Aralarında Hatay Barosu’nun da bulunduğu çok sayıda Baro Başkanlığı, ortak bir deklarasyonla, ülkede hukuk devleti ve yargı bağımsızlığıyla ilgili tartışmalar yaşandığını kaydederek, yaşanan son gelişmelerle, hakim ve savcıların tedirginlik içinde olduklarına vurgu yapı.
Hatay Barosu’nun da imza attığı ortak bildiride, son birkaç gün içinde, yerel mahkemece ağırlaştırılmış müebbet hapis cezası ile cezalandırılmasına karar verilen bir eski korgeneralin, istinaf aşamasında, Ankara Bölge Adliye Mahkemesi 20. Ceza Dairesi’nce beraatine karar verilip tahliye edilmesi, ardından tahliyeye itiraz edilmesi üzerine, Ankara Bölge Adliye Mahkemesi 21. Ceza Dairesi’nce tekrar tutuklanması, beraat kararı veren mahkeme heyetinin görevden alınıp başka mahkemelere atanmaları, bu hususta başta Cumhurbaşkanı ve Yargıtay Başkanı olmak üzere, yapılan açıklamaların kamuoyunca yakından takip edilmekte olduğu hatırlatıldı ve şöyle denildi:
“Avukatlık Kanunu’nun 76.Maddesi uyarınca, ‘hukukun üstünlüğünü, insan haklarını savunmak ve korumak’ görevi yüklenmiş Barolar olarak açıklama yapılması gereği doğmuştur.

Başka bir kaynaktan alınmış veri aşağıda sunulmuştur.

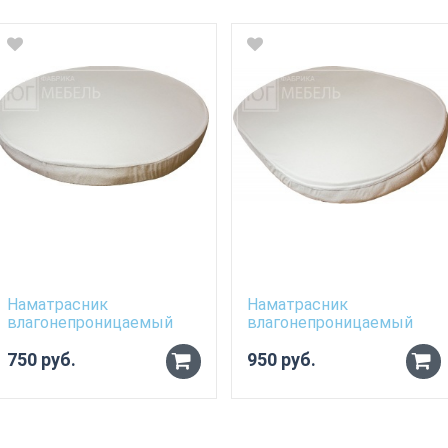
Наматрасник
Наматрасник
влагонепроницаемый
влагонепроницаемый
для матраса 70см*80см
для овального матраса
750 руб.
70см*120см
950 руб.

Anayasamızın 2. Maddesi’ne göre, Türkiye Cumhuriyeti hukuk devletidir. Hukuk devleti ilkesi, yargının diğer erklerden bağımsız olmasını gerektirir. Demokratik rejimlerde, bağımsız ve tarafsız bir yargı organı, temel hak ve özgürlüklerin korunmasındaki en büyük güvencedir. Anayasamızın 9. Maddesi’ne göre, ‘Yargı yetkisi, Türk Milleti adına bağımsız ve tarafsız mahkemelerce kullanılır.’
Anayasamızın 138. Maddesi’ne göre, ‘Hakimler, görevlerinde bağımsızdırlar. Anayasaya, kanuna ve hukuka uygun olarak vicdanı kanaatlerine göre hüküm verirler/Hiçbir organ, makam, merci veya kişi, yargı yetkisinin kullanılmasında mahkemelere ve hakimlere emir ve talimat veremez, genelge gönderemez, tavsiye ve telkinde bulunamaz.’

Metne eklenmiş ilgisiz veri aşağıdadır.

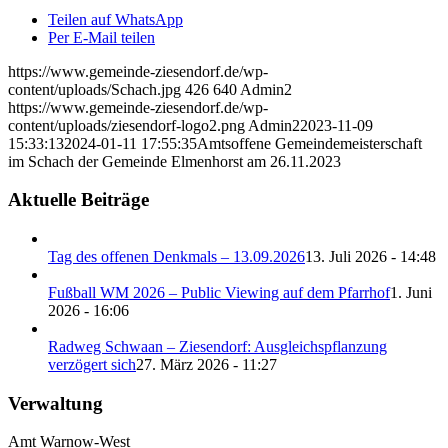
Teilen auf WhatsApp
Per E-Mail teilen
https://www.gemeinde-ziesendorf.de/wp-
content/uploads/Schach.jpg
426
640
Admin2
https://www.gemeinde-ziesendorf.de/wp-
content/uploads/ziesendorf-logo2.png
Admin2
2023-11-09
15:33:13
2024-01-11 17:55:35
Amtsoffene Gemeindemeisterschaft
im Schach der Gemeinde Elmenhorst am 26.11.2023
Aktuelle Beiträge
Tag des offenen Denkmals – 13.09.2026
13. Juli 2026 - 14:48
Fußball WM 2026 – Public Viewing auf dem Pfarrhof
1. Juni
2026 - 16:06
Radweg Schwaan – Ziesendorf: Ausgleichspflanzung
verzögert sich
27. März 2026 - 11:27
Verwaltung
Amt Warnow-West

Anayasamızın 159. Maddesi’ne göre, ‘Hâkimler ve Savcılar Kurulu, mahkemelerin bağımsızlığı ve hâkimlik teminatı esaslarına göre kurulur ve görev yapar.’

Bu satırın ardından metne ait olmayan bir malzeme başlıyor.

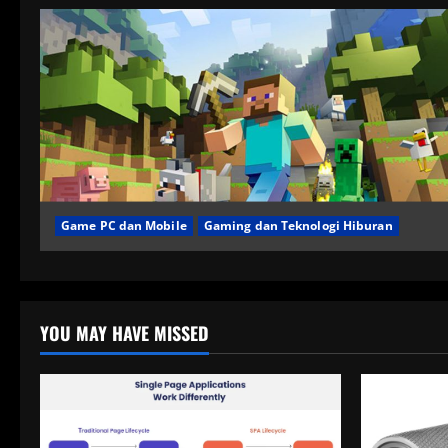
Game PC dan Mobile
Gaming dan Teknologi Hiburan
YOU MAY HAVE MISSED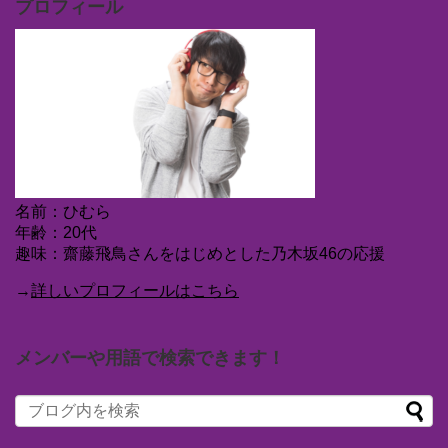
プロフィール
名前：ひむら
年齢：20代
趣味：齋藤飛鳥さんをはじめとした乃木坂46の応援
→
詳しいプロフィールはこちら
メンバーや用語で検索できます！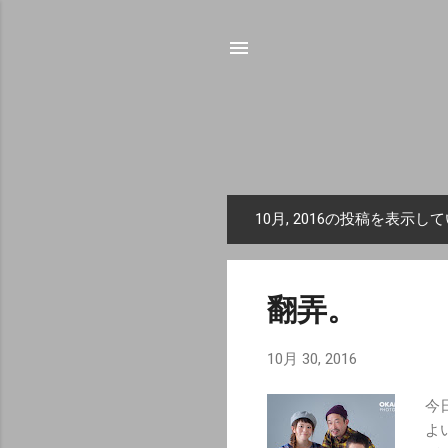
10月, 2016の投稿を表示し
投
稿
翻弄。
10月 30, 2016
今
よ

Anayasamızın 38. Maddesi’ne göre, ‘Suçluluğu hükmen sabit oluncaya kadar kimse suçlu sayılamaz.’
Sayın Cumhurbaşkanı’nın, söz konusu olay ile ilgili ‘gerekli talimatları verdik, tahliye kararı veren heyet Fetö’cü’ şeklindeki beyanı, Anayasanın 138. ve 38. Maddelerine açıkça aykırılık teşkil etmektedir. Sayın Yargıtay Başkanı ise açıklamasında, ‘Beraat kararı veren mahkeme başkanı ve üyelerini, kararın arkasından görevden alan HSK’nın bu işleminin yanlış’ olduğunu beyan etmiştir.
Elbette aynı dosya ile ilgili farklı mahkemelerce tam tersine kararların verilmiş olması tartışılmalı ve eleştirilmelidir. Kasıt veya kusur var ise, mahkeme heyeti ile ilgili idari ve cezai soruşturma da açılmalıdır.
Ancak, mevcut sistem içinde hakim ve savcılar büyük bir baskı ve tedirginlik içindedir. Verecekleri kararlarla ilgili soruşturmaya uğrama korkusu yaşamakta, ikballeri ile vicdanları arasında sıkışmış vaziyette görev yapmaktadırlar.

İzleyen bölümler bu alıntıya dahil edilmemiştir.